Just before midnight we paraded down to the Queen’s room and for once it wasn’t mis-named as we raised more than a few eyebrows by dancing in same-sex pairs although no-one dared to say anything out loud. Since this was also captured on video by the official photographers, I look forward to seeing whether it will feature in future Cunard advertising.

After the midnight countdown, the gang plan to take over the G32 night-club, a space reminiscent of commercial discos from the mid-80’s before the advent of laser light or digital sound, it’s pretty awful. I go back to the cabin about 12.30 to get some cooler air and sit on the bed for ten minutes ... then the next thing I know it’s 3.45am so perhaps I missed some fun, or possibly escaped the meltdown.

Either way, in the morning I’m brighter and more clear-eyed than most of the ship and enjoy a comparatively early breakfast and the fact the decks are all but deserted. The view is of deep turquoise water dotted with yachts and I set out to explore the last island.

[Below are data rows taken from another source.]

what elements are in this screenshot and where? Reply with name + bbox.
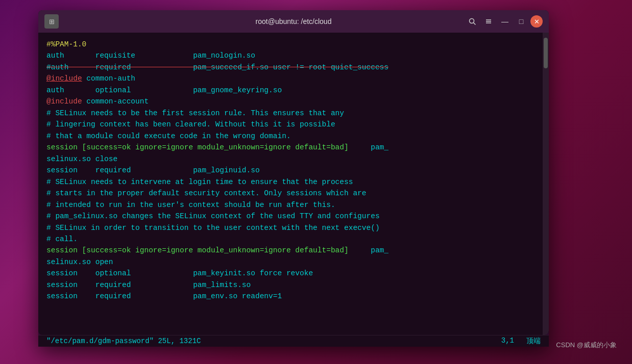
hamburger-icon [485, 18, 492, 25]
line-11: session required pam_loginuid.so [46, 165, 534, 176]
terminal-content: #%PAM-1.0 auth requisite pam_nologin.so … [38, 33, 543, 335]
terminal-body: #%PAM-1.0 auth requisite pam_nologin.so … [38, 33, 549, 335]
line-17: # call. [46, 233, 534, 245]
line-13: # starts in the proper default security … [46, 188, 534, 199]
title-bar: ⊞ root@ubuntu: /etc/cloud — [38, 10, 549, 33]
line-4: @include common-auth [46, 73, 534, 84]
search-icon [469, 18, 476, 25]
line-3: #auth required pam_succeed_if.so user !=… [46, 62, 534, 73]
line-20: session required pam_limits.so [46, 279, 534, 291]
status-position: 3,1 [501, 336, 514, 346]
line-18a: session [success=ok ignore=ignore module… [46, 245, 534, 256]
line-7: # SELinux needs to be the first session … [46, 108, 534, 119]
line-21: session required pam_env.so readenv=1 [46, 291, 534, 302]
minimize-icon: — [501, 17, 508, 25]
line-12: # SELinux needs to intervene at login ti… [46, 176, 534, 188]
pin-icon: ⊞ [49, 18, 55, 25]
line-9: # that a module could execute code in th… [46, 131, 534, 142]
line-18b: selinux.so open [46, 256, 534, 268]
csdn-watermark: CSDN @威威的小象 [556, 341, 617, 350]
status-top: 顶端 [526, 336, 541, 346]
window-title: root@ubuntu: /etc/cloud [256, 17, 332, 25]
terminal-window: ⊞ root@ubuntu: /etc/cloud — [38, 10, 549, 347]
line-16: # SELinux in order to transition to the … [46, 222, 534, 233]
search-button[interactable] [465, 14, 479, 29]
maximize-button[interactable]: □ [514, 14, 528, 29]
title-bar-right: — □ ✕ [465, 14, 543, 29]
line-8: # lingering context has been cleared. Wi… [46, 119, 534, 130]
line-2: auth requisite pam_nologin.so [46, 50, 534, 61]
close-button[interactable]: ✕ [530, 15, 543, 28]
close-icon: ✕ [534, 18, 540, 25]
line-5: auth optional pam_gnome_keyring.so [46, 85, 534, 96]
status-bar: "/etc/pam.d/gdm-password" 25L, 1321C 3,1… [38, 335, 549, 347]
svg-line-1 [474, 23, 476, 25]
line-14: # intended to run in the user's context … [46, 199, 534, 211]
status-bar-right: 3,1 顶端 [501, 336, 541, 346]
line-15: # pam_selinux.so changes the SELinux con… [46, 211, 534, 222]
line-10b: selinux.so close [46, 153, 534, 165]
pin-button[interactable]: ⊞ [44, 14, 59, 29]
scrollbar[interactable] [543, 33, 549, 335]
line-6: @include common-account [46, 96, 534, 107]
line-19: session optional pam_keyinit.so force re… [46, 268, 534, 279]
maximize-icon: □ [519, 17, 523, 25]
menu-button[interactable] [481, 14, 496, 29]
scrollbar-thumb[interactable] [544, 38, 548, 68]
line-1: #%PAM-1.0 [46, 39, 534, 50]
status-filename: "/etc/pam.d/gdm-password" 25L, 1321C [46, 337, 201, 345]
title-bar-left: ⊞ [44, 14, 59, 29]
minimize-button[interactable]: — [498, 14, 512, 29]
line-10a: session [success=ok ignore=ignore module… [46, 142, 534, 153]
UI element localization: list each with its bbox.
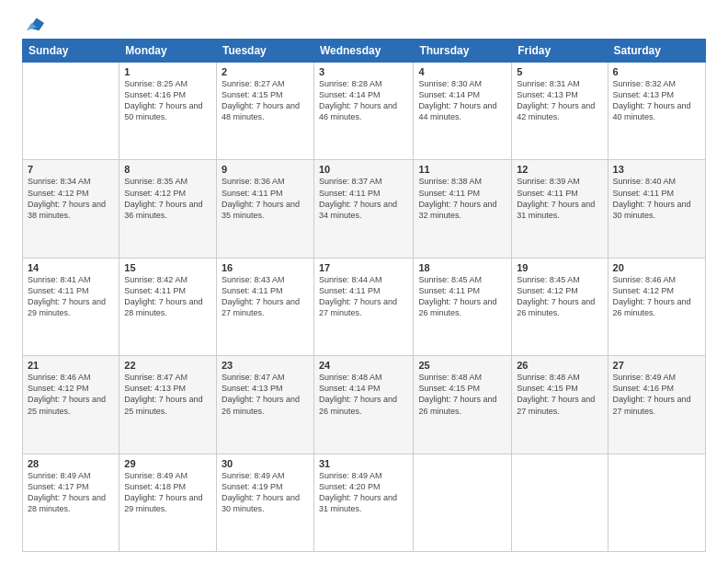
- calendar-cell: 25Sunrise: 8:48 AM Sunset: 4:15 PM Dayli…: [414, 356, 512, 454]
- calendar-cell: 2Sunrise: 8:27 AM Sunset: 4:15 PM Daylig…: [216, 63, 313, 160]
- day-header-wednesday: Wednesday: [313, 40, 413, 63]
- day-number: 3: [319, 66, 408, 77]
- day-number: 1: [124, 66, 211, 77]
- logo: [22, 17, 44, 33]
- calendar-cell: [23, 63, 119, 160]
- day-number: 30: [222, 458, 309, 469]
- calendar-cell: 20Sunrise: 8:46 AM Sunset: 4:12 PM Dayli…: [608, 258, 705, 355]
- cell-info: Sunrise: 8:47 AM Sunset: 4:13 PM Dayligh…: [222, 372, 309, 417]
- day-number: 12: [517, 164, 602, 175]
- day-number: 23: [222, 360, 309, 371]
- calendar-cell: [608, 454, 705, 551]
- calendar-cell: 11Sunrise: 8:38 AM Sunset: 4:11 PM Dayli…: [414, 160, 512, 258]
- calendar-cell: [512, 454, 608, 551]
- cell-info: Sunrise: 8:48 AM Sunset: 4:15 PM Dayligh…: [517, 372, 602, 417]
- day-header-thursday: Thursday: [414, 40, 512, 63]
- calendar-cell: 24Sunrise: 8:48 AM Sunset: 4:14 PM Dayli…: [313, 356, 413, 454]
- day-number: 5: [517, 66, 602, 77]
- calendar-cell: [414, 454, 512, 551]
- cell-info: Sunrise: 8:43 AM Sunset: 4:11 PM Dayligh…: [222, 274, 309, 319]
- calendar-week-row: 1Sunrise: 8:25 AM Sunset: 4:16 PM Daylig…: [23, 63, 706, 160]
- calendar-cell: 12Sunrise: 8:39 AM Sunset: 4:11 PM Dayli…: [512, 160, 608, 258]
- day-number: 11: [418, 164, 506, 175]
- day-number: 18: [418, 262, 506, 273]
- cell-info: Sunrise: 8:49 AM Sunset: 4:18 PM Dayligh…: [124, 470, 211, 515]
- cell-info: Sunrise: 8:49 AM Sunset: 4:20 PM Dayligh…: [319, 470, 408, 515]
- calendar-cell: 22Sunrise: 8:47 AM Sunset: 4:13 PM Dayli…: [119, 356, 217, 454]
- cell-info: Sunrise: 8:49 AM Sunset: 4:17 PM Dayligh…: [28, 470, 114, 515]
- cell-info: Sunrise: 8:46 AM Sunset: 4:12 PM Dayligh…: [613, 274, 700, 319]
- cell-info: Sunrise: 8:41 AM Sunset: 4:11 PM Dayligh…: [28, 274, 114, 319]
- calendar-week-row: 14Sunrise: 8:41 AM Sunset: 4:11 PM Dayli…: [23, 258, 706, 355]
- day-number: 24: [319, 360, 408, 371]
- calendar-header-row: SundayMondayTuesdayWednesdayThursdayFrid…: [23, 40, 706, 63]
- cell-info: Sunrise: 8:46 AM Sunset: 4:12 PM Dayligh…: [28, 372, 114, 417]
- calendar-cell: 29Sunrise: 8:49 AM Sunset: 4:18 PM Dayli…: [119, 454, 217, 551]
- day-number: 22: [124, 360, 211, 371]
- page: SundayMondayTuesdayWednesdayThursdayFrid…: [0, 0, 728, 563]
- day-number: 8: [124, 164, 211, 175]
- day-number: 20: [613, 262, 700, 273]
- cell-info: Sunrise: 8:45 AM Sunset: 4:12 PM Dayligh…: [517, 274, 602, 319]
- calendar-week-row: 28Sunrise: 8:49 AM Sunset: 4:17 PM Dayli…: [23, 454, 706, 551]
- calendar-cell: 19Sunrise: 8:45 AM Sunset: 4:12 PM Dayli…: [512, 258, 608, 355]
- calendar-cell: 14Sunrise: 8:41 AM Sunset: 4:11 PM Dayli…: [23, 258, 119, 355]
- cell-info: Sunrise: 8:49 AM Sunset: 4:19 PM Dayligh…: [222, 470, 309, 515]
- day-number: 25: [418, 360, 506, 371]
- day-number: 16: [222, 262, 309, 273]
- day-number: 13: [613, 164, 700, 175]
- cell-info: Sunrise: 8:35 AM Sunset: 4:12 PM Dayligh…: [124, 176, 211, 221]
- calendar-cell: 4Sunrise: 8:30 AM Sunset: 4:14 PM Daylig…: [414, 63, 512, 160]
- day-number: 6: [613, 66, 700, 77]
- cell-info: Sunrise: 8:30 AM Sunset: 4:14 PM Dayligh…: [418, 78, 506, 123]
- calendar-cell: 1Sunrise: 8:25 AM Sunset: 4:16 PM Daylig…: [119, 63, 217, 160]
- calendar-week-row: 7Sunrise: 8:34 AM Sunset: 4:12 PM Daylig…: [23, 160, 706, 258]
- calendar-cell: 7Sunrise: 8:34 AM Sunset: 4:12 PM Daylig…: [23, 160, 119, 258]
- logo-icon: [24, 13, 44, 33]
- cell-info: Sunrise: 8:45 AM Sunset: 4:11 PM Dayligh…: [418, 274, 506, 319]
- cell-info: Sunrise: 8:36 AM Sunset: 4:11 PM Dayligh…: [222, 176, 309, 221]
- day-number: 9: [222, 164, 309, 175]
- calendar-cell: 9Sunrise: 8:36 AM Sunset: 4:11 PM Daylig…: [216, 160, 313, 258]
- day-header-saturday: Saturday: [608, 40, 705, 63]
- calendar-cell: 30Sunrise: 8:49 AM Sunset: 4:19 PM Dayli…: [216, 454, 313, 551]
- calendar-cell: 23Sunrise: 8:47 AM Sunset: 4:13 PM Dayli…: [216, 356, 313, 454]
- calendar: SundayMondayTuesdayWednesdayThursdayFrid…: [22, 39, 706, 552]
- cell-info: Sunrise: 8:27 AM Sunset: 4:15 PM Dayligh…: [222, 78, 309, 123]
- day-number: 2: [222, 66, 309, 77]
- cell-info: Sunrise: 8:32 AM Sunset: 4:13 PM Dayligh…: [613, 78, 700, 123]
- day-header-monday: Monday: [119, 40, 217, 63]
- cell-info: Sunrise: 8:37 AM Sunset: 4:11 PM Dayligh…: [319, 176, 408, 221]
- cell-info: Sunrise: 8:49 AM Sunset: 4:16 PM Dayligh…: [613, 372, 700, 417]
- day-number: 7: [28, 164, 114, 175]
- cell-info: Sunrise: 8:47 AM Sunset: 4:13 PM Dayligh…: [124, 372, 211, 417]
- day-number: 4: [418, 66, 506, 77]
- day-header-friday: Friday: [512, 40, 608, 63]
- day-number: 31: [319, 458, 408, 469]
- day-number: 27: [613, 360, 700, 371]
- calendar-cell: 16Sunrise: 8:43 AM Sunset: 4:11 PM Dayli…: [216, 258, 313, 355]
- calendar-cell: 21Sunrise: 8:46 AM Sunset: 4:12 PM Dayli…: [23, 356, 119, 454]
- cell-info: Sunrise: 8:48 AM Sunset: 4:15 PM Dayligh…: [418, 372, 506, 417]
- cell-info: Sunrise: 8:31 AM Sunset: 4:13 PM Dayligh…: [517, 78, 602, 123]
- calendar-cell: 3Sunrise: 8:28 AM Sunset: 4:14 PM Daylig…: [313, 63, 413, 160]
- cell-info: Sunrise: 8:38 AM Sunset: 4:11 PM Dayligh…: [418, 176, 506, 221]
- day-number: 15: [124, 262, 211, 273]
- cell-info: Sunrise: 8:34 AM Sunset: 4:12 PM Dayligh…: [28, 176, 114, 221]
- cell-info: Sunrise: 8:25 AM Sunset: 4:16 PM Dayligh…: [124, 78, 211, 123]
- calendar-cell: 10Sunrise: 8:37 AM Sunset: 4:11 PM Dayli…: [313, 160, 413, 258]
- calendar-cell: 18Sunrise: 8:45 AM Sunset: 4:11 PM Dayli…: [414, 258, 512, 355]
- calendar-cell: 28Sunrise: 8:49 AM Sunset: 4:17 PM Dayli…: [23, 454, 119, 551]
- day-number: 28: [28, 458, 114, 469]
- calendar-cell: 6Sunrise: 8:32 AM Sunset: 4:13 PM Daylig…: [608, 63, 705, 160]
- calendar-cell: 26Sunrise: 8:48 AM Sunset: 4:15 PM Dayli…: [512, 356, 608, 454]
- calendar-week-row: 21Sunrise: 8:46 AM Sunset: 4:12 PM Dayli…: [23, 356, 706, 454]
- cell-info: Sunrise: 8:28 AM Sunset: 4:14 PM Dayligh…: [319, 78, 408, 123]
- calendar-cell: 13Sunrise: 8:40 AM Sunset: 4:11 PM Dayli…: [608, 160, 705, 258]
- day-header-tuesday: Tuesday: [216, 40, 313, 63]
- calendar-cell: 17Sunrise: 8:44 AM Sunset: 4:11 PM Dayli…: [313, 258, 413, 355]
- header: [22, 17, 706, 33]
- calendar-cell: 15Sunrise: 8:42 AM Sunset: 4:11 PM Dayli…: [119, 258, 217, 355]
- cell-info: Sunrise: 8:39 AM Sunset: 4:11 PM Dayligh…: [517, 176, 602, 221]
- cell-info: Sunrise: 8:44 AM Sunset: 4:11 PM Dayligh…: [319, 274, 408, 319]
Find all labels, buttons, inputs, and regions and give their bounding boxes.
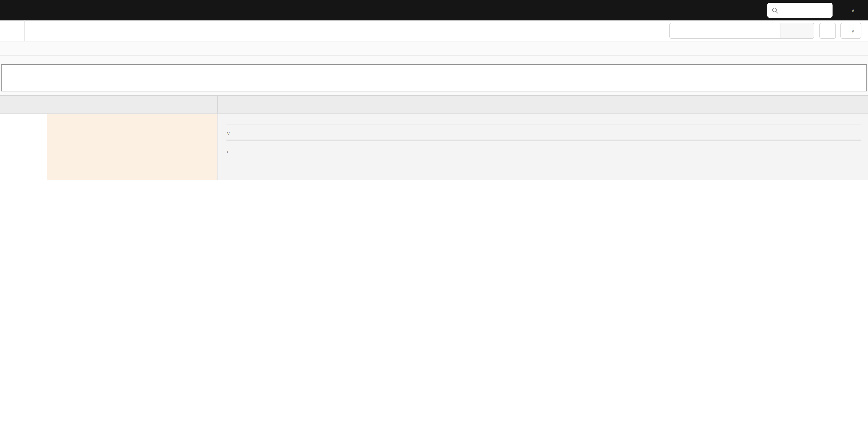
timeline-ticks-header — [217, 96, 868, 113]
back-button[interactable] — [0, 21, 25, 41]
tags-table — [226, 140, 862, 141]
chevron-right-icon: › — [226, 148, 228, 154]
span-color-accent — [45, 114, 47, 180]
minimap-canvas[interactable] — [1, 64, 867, 91]
chevron-down-icon: ∨ — [851, 7, 855, 13]
find-controls — [780, 23, 815, 39]
jaeger-trace-page: ∨ ∨ — [0, 0, 868, 180]
trace-meta-bar — [0, 41, 868, 56]
minimap-tick-labels — [1, 57, 867, 64]
chevron-down-icon: ∨ — [851, 28, 855, 33]
header-controls: ∨ — [670, 23, 862, 39]
trace-view-select[interactable]: ∨ — [841, 23, 862, 39]
span-detail-content: ∨ › — [217, 118, 868, 180]
tags-accordion-header[interactable]: ∨ — [226, 126, 862, 140]
span-detail-highlight — [47, 114, 217, 180]
find-input[interactable] — [670, 23, 780, 39]
chevron-down-icon: ∨ — [226, 130, 230, 136]
keyboard-shortcuts-button[interactable] — [819, 23, 836, 39]
trace-header: ∨ — [0, 21, 868, 42]
span-detail-panel: ∨ › — [217, 114, 868, 180]
span-detail-row: ∨ › — [0, 114, 868, 180]
trace-lookup-input[interactable] — [768, 3, 833, 18]
trace-minimap — [0, 56, 868, 95]
top-navbar: ∨ — [0, 0, 868, 21]
timeline-header — [0, 95, 868, 114]
span-bar-strip — [217, 114, 868, 118]
search-icon — [772, 7, 778, 13]
span-detail-left-column — [0, 114, 217, 180]
process-accordion-header[interactable]: › — [226, 148, 862, 154]
service-operation-header — [0, 96, 217, 113]
find-group — [670, 23, 815, 39]
about-jaeger-menu[interactable]: ∨ — [848, 7, 855, 13]
divider — [226, 124, 862, 125]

St Thomas is arguably the best-kept outpost in the Caribbean with neat beaches and decent-looking houses, since it’s run as a US state and everything’s in reasonable repair and seems to work. I suspect the cost of living is therefore comparatively high although this is mainly on the evidence of being charged $7.50 for a banana daiquiri at one of the stops on the tour. It majors in duty free sales and the whole of the city centre is so completely given over to diamond, emerald, gold, perfume and liquor stores that you wonder how on earth the locals shop for food and essentials.

Still, a cocktail on the sunny terrace of a Plantation Great House is not a bad way to start the year, even at $7.50, and I reflect on my good fortune at being able to do it.